_What is expected_:
The required result is each line of the entries below containing the string "xuất".

(Saved entries)
******************************

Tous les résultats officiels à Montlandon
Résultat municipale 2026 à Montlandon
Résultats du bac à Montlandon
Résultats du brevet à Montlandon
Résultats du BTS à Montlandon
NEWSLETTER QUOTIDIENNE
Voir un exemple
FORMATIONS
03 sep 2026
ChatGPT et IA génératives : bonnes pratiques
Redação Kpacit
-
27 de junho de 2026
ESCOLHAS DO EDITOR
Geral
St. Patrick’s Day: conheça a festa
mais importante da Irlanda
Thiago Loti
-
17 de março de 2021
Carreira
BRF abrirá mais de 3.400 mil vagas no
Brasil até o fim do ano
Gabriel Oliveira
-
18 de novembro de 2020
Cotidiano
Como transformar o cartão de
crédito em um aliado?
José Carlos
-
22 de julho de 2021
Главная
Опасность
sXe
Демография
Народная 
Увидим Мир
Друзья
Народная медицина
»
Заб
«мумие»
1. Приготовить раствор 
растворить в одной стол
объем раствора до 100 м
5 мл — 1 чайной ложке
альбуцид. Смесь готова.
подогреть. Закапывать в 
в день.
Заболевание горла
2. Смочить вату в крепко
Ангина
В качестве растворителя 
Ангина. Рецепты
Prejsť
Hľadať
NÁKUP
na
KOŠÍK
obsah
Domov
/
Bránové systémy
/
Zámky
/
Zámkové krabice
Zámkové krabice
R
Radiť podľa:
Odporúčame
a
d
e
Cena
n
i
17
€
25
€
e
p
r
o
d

******************************

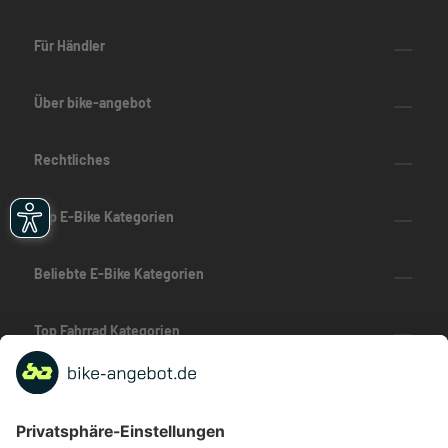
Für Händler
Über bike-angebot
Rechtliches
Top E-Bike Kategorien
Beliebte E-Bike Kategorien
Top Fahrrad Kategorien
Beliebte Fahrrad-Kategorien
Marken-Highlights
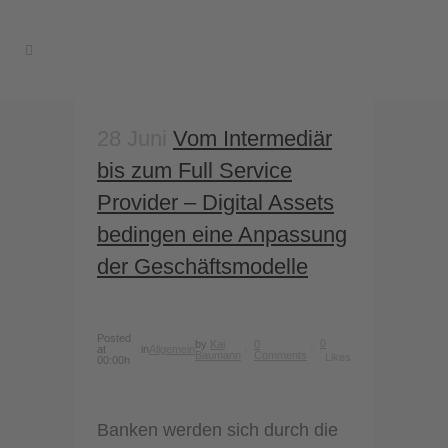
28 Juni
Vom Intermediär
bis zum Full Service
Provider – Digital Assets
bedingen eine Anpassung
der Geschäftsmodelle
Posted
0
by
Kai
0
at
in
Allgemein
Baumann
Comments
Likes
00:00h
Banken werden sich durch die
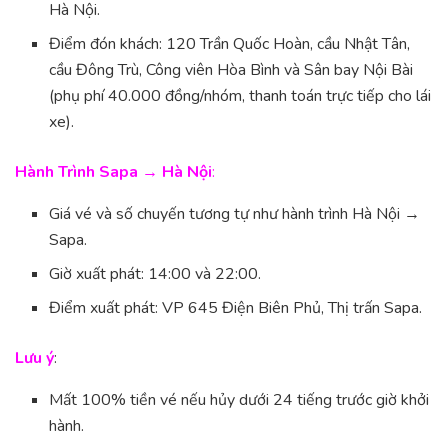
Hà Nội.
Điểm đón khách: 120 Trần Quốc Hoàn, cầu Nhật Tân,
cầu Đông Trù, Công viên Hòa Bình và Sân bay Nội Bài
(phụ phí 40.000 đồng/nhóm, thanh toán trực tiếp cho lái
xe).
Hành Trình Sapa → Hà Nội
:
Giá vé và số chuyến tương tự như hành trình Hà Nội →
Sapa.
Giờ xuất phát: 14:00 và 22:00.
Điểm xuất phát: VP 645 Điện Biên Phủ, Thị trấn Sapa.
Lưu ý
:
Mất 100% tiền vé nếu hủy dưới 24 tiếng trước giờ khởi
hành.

******************************

_Answer to this task_:
Giờ xuất phát: 14:00 và 22:00.
Điểm xuất phát: VP 645 Điện Biên Phủ, Thị trấn Sapa.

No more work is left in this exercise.